# "How to" double flat band sets?



## mainbutter (Oct 23, 2012)

I want to beef up my slingshot to hurl 50 cal lead faster and really pack a punch, so I was thinking of making double theraband gold flatband sets.

I've never made band sets before, but since the search function was failing me I thought I'd just come directly ask for some help.

Cutting theraband gold, the lengths and widths I want.. not a problem.

What I need to know is how do I attach a double band to a pouch, and how do I attach a finished band set to the slingshot. Do I treat each pair of bands as just one?
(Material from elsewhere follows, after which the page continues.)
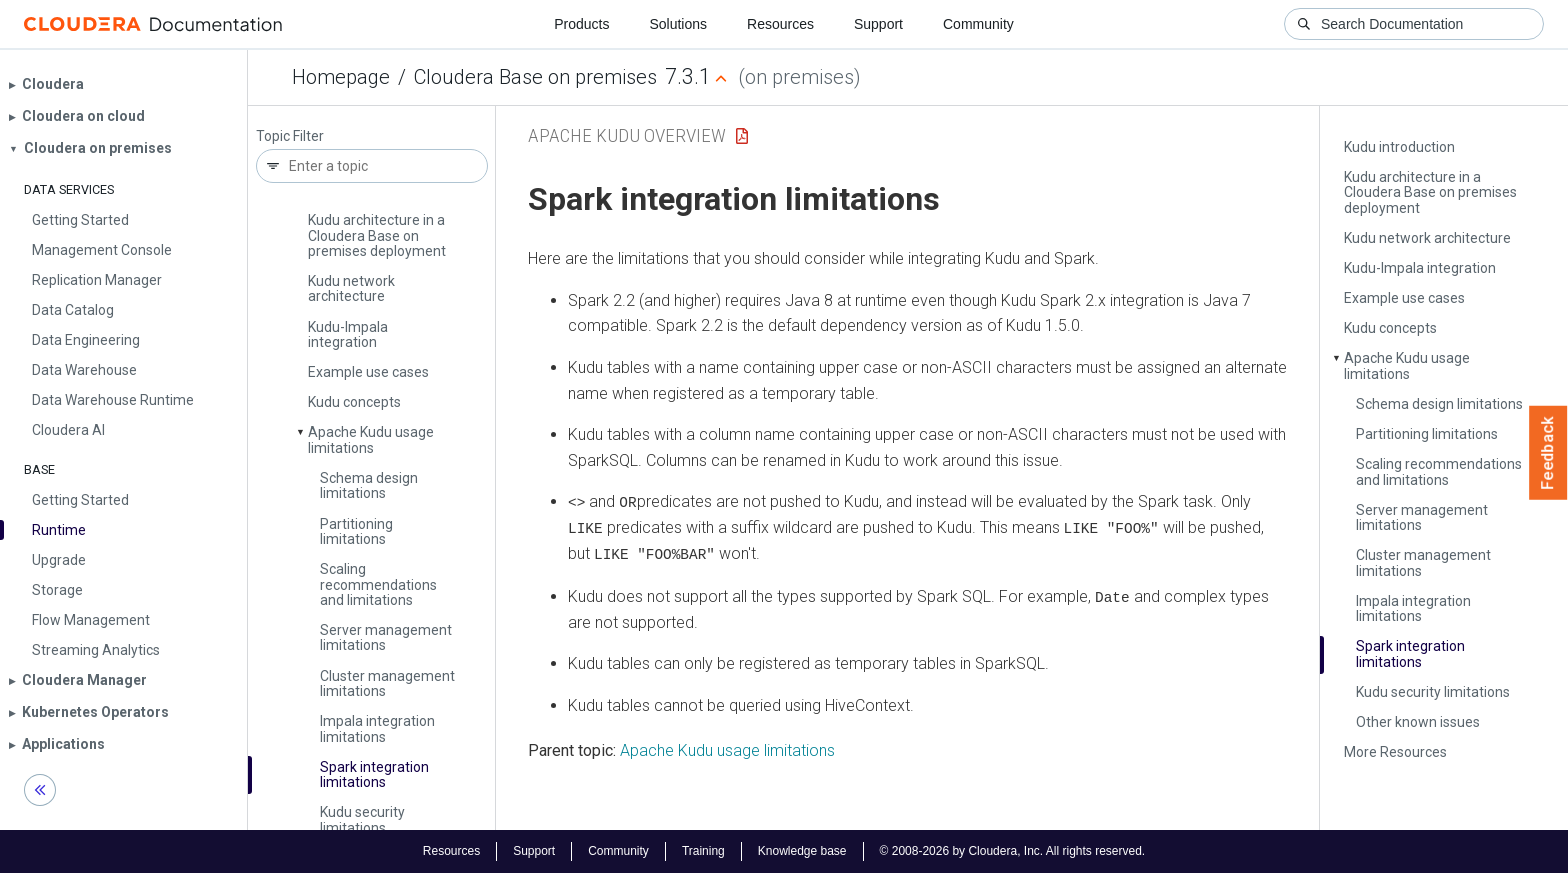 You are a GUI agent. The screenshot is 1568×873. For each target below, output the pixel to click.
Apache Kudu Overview (627, 135)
Thanks for any help, or pointing me in the direction of useful threads.


----------



## AZ Stinger (Aug 30, 2012)

The same method that you use for single band, just double them up...


----------



## mainbutter (Oct 23, 2012)

Never done even a single-banded set before.. could I ask you to elaborate what's going on with the tie?


----------



## AZ Stinger (Aug 30, 2012)

That you can find here in the forum, some guys use rubberbands, myself I use cotton string with a constrictor knot


----------



## AZ Stinger (Aug 30, 2012)

you can also search u tube


----------



## crapshot (May 3, 2011)

tex shooter sells double band sets on the vender forum under slingshot supplies


----------



## mopper (Nov 17, 2012)

Youtube is great for instructional videos of any kind ... just look for slingshot band or pouch attachment and you will find lots of videos ... most of them from members on this forum


----------



## mainbutter (Oct 23, 2012)

Well I never thought of looking on youtube.. sure enough worked like a charm! I'm sure this video has to have been posted here before, but in case anyone else is looking for the same thing, I think this video is exactly what I was looking for:






thanks guys.


----------



## mopper (Nov 17, 2012)

That is an excellent video. That rig with the two vises is pretty complicated though, I just fix one end of the pouch to the edge of a table with a small screw clamp and let the other end stick out over the edge, works well enough for me. Needs some practice and nimble fingers however.


----------



## mopper (Nov 17, 2012)

BTW that is John "Gamekeeper" Webb, like I said a member on this forum :-D


----------



## Texasbanger (Jan 1, 2013)

I just did this and will never do it any other way ever again. Flat or tubes, it works for both simple and effective.


----------